» Your instructions
Scan the entries below and tally the lines that include "tools". Return nothing but the tally.

» Data for this task
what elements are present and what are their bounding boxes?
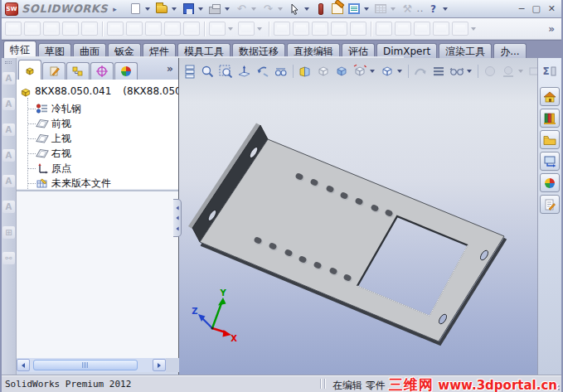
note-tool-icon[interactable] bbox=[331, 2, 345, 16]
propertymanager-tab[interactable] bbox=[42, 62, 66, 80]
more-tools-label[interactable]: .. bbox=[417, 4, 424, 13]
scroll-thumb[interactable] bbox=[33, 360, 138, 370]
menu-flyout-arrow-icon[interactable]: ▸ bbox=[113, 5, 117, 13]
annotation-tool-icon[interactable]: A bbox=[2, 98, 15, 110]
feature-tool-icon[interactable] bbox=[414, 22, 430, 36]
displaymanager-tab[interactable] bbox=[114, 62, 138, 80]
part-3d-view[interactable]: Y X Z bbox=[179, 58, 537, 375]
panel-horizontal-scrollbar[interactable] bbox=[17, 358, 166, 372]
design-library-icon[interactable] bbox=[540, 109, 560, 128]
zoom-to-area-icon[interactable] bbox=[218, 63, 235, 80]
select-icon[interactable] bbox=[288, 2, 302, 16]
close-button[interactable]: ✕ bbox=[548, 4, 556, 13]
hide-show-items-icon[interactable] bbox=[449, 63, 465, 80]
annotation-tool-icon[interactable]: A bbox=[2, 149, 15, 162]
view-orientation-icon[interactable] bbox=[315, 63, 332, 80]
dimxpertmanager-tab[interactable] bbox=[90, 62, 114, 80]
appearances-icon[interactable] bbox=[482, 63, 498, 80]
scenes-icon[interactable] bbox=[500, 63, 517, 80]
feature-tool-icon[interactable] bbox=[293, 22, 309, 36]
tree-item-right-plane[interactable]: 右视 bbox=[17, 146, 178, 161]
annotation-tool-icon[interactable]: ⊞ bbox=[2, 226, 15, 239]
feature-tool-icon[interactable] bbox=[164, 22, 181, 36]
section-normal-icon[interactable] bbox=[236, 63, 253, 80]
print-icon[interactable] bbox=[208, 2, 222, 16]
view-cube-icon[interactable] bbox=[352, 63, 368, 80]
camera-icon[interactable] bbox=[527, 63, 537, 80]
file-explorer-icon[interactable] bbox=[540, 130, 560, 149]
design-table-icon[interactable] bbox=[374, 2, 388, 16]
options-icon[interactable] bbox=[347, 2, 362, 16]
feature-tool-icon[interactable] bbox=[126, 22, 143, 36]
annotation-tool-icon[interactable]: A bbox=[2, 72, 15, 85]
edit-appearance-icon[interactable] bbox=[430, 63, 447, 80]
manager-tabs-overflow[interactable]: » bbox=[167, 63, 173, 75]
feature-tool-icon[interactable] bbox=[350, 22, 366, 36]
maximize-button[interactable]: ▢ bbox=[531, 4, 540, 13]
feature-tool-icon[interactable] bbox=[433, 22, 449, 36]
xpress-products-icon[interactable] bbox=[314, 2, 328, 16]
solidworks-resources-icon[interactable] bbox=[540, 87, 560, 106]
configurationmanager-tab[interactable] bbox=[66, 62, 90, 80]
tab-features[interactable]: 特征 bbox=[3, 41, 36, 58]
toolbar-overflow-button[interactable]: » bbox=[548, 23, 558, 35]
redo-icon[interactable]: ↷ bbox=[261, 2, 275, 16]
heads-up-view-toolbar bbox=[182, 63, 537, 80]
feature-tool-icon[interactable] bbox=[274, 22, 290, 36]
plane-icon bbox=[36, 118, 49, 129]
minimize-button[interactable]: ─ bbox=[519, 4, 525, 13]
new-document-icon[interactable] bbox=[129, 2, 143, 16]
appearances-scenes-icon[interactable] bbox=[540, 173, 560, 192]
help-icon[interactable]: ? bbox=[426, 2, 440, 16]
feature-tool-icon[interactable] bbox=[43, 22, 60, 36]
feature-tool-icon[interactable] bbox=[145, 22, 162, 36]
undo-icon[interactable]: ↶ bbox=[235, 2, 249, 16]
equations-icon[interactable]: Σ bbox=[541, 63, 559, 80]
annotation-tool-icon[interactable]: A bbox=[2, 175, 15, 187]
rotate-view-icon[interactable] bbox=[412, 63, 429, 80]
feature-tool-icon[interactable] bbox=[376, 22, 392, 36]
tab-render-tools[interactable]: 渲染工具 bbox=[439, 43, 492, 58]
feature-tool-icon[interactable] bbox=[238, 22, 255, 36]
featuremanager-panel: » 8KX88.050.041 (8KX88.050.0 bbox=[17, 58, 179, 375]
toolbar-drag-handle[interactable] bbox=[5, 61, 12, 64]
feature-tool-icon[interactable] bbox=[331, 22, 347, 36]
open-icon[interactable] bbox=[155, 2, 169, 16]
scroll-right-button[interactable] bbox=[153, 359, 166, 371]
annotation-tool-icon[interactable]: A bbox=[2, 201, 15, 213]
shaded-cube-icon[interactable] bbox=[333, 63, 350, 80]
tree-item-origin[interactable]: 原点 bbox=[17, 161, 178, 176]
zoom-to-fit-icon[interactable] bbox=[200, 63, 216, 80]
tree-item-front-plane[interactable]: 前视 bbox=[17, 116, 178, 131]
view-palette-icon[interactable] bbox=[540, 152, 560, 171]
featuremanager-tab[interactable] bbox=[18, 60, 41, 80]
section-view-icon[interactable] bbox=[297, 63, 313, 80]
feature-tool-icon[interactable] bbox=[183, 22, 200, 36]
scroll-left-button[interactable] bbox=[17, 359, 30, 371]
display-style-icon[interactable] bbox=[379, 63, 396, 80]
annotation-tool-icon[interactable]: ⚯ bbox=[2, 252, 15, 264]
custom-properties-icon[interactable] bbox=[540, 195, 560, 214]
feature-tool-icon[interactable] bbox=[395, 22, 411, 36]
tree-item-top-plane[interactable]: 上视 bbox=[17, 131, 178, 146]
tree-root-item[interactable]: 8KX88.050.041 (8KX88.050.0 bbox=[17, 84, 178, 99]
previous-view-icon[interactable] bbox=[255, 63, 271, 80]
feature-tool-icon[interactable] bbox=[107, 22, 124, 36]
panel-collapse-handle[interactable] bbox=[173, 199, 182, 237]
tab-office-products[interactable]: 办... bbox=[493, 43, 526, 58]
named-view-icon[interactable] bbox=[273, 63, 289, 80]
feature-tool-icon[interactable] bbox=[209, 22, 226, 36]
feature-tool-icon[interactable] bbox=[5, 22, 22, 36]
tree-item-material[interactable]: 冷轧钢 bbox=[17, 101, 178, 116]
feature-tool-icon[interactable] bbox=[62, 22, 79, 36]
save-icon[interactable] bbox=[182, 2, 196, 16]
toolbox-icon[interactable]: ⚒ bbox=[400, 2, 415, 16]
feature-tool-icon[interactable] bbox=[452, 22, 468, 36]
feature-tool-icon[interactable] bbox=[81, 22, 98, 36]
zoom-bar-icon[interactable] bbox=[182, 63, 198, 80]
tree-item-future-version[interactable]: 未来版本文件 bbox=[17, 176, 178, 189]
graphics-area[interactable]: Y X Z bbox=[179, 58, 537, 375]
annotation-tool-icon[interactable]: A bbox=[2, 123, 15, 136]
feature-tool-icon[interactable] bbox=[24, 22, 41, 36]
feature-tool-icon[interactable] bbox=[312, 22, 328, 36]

» Exercise answer
2